Bernie has been talking about these problems all along. Donald Trump is just starting to talk about these issues to get votes. In fact, a significant percentage of his company’s hotels and major real estate properties are located abroad. Trump has imported clothing from China and Mexico produced for his brand, he is part of the problem.

Bernie Sanders Platform on Income Inequality – Demanding that the wealthy and large corporations pay their fair share in taxes. As president, Sen. Sanders will stop corporations from shifting their profits and jobs overseas to avoid paying U.S. income taxes. He will create a progressive estate tax on the top 0.3 percent of Americans who inherit more than $3.5 million. He will also enact a tax on Wall Street speculators who caused millions of Americans to lose their jobs, homes, and life savings.

Reversing trade policies like NAFTA, CAFTA, and PNTR with China that have driven down wages and caused the loss of millions of jobs.
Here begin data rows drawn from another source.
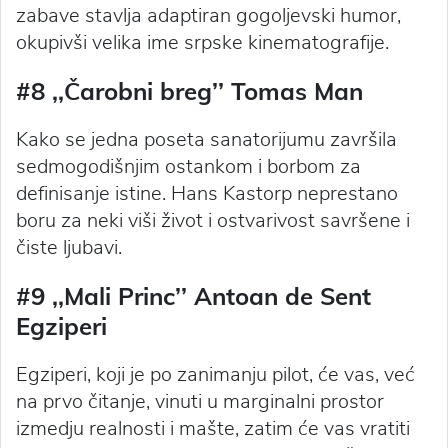
zabave stavlja adaptiran gogoljevski humor,
okupivši velika ime srpske kinematografije.
#8 ‚‚Čarobni breg’’ Tomas Man
Kako se jedna poseta sanatorijumu završila
sedmogodišnjim ostankom i borbom za
definisanje istine. Hans Kastorp neprestano
boru za neki viši život i ostvarivost savršene i
čiste ljubavi.
#9 ,‚Mali Princ’’ Antoan de Sent
Egziperi
Egziperi, koji je po zanimanju pilot, će vas, već
na prvo čitanje, vinuti u marginalni prostor
izmedju realnosti i mašte, zatim će vas vratiti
If corporate America wants us to buy their products they need to manufacture those products in this country, not in China or other low-wage countries.

Posted by 2-b-free | Report as abusive

The devil is in the details. Washington DC is fundamental to centralized profiteering. Trump wants to build his hotels all over the world. Wall Street banks want to finance anyone as long as there is no risk and high profit for them. Being President removes the risk. But who is actually in control? How deep is the ocean.

Posted by ToIsleOfView | Report as abusive

What does trump say about citizens united. What are his plans for supreme court nominees?

The biggest problem we have is lobbyists own our representatives.

Were is trump on getting money out of politics?

He’s just to much of an egomaniac to do this country any good.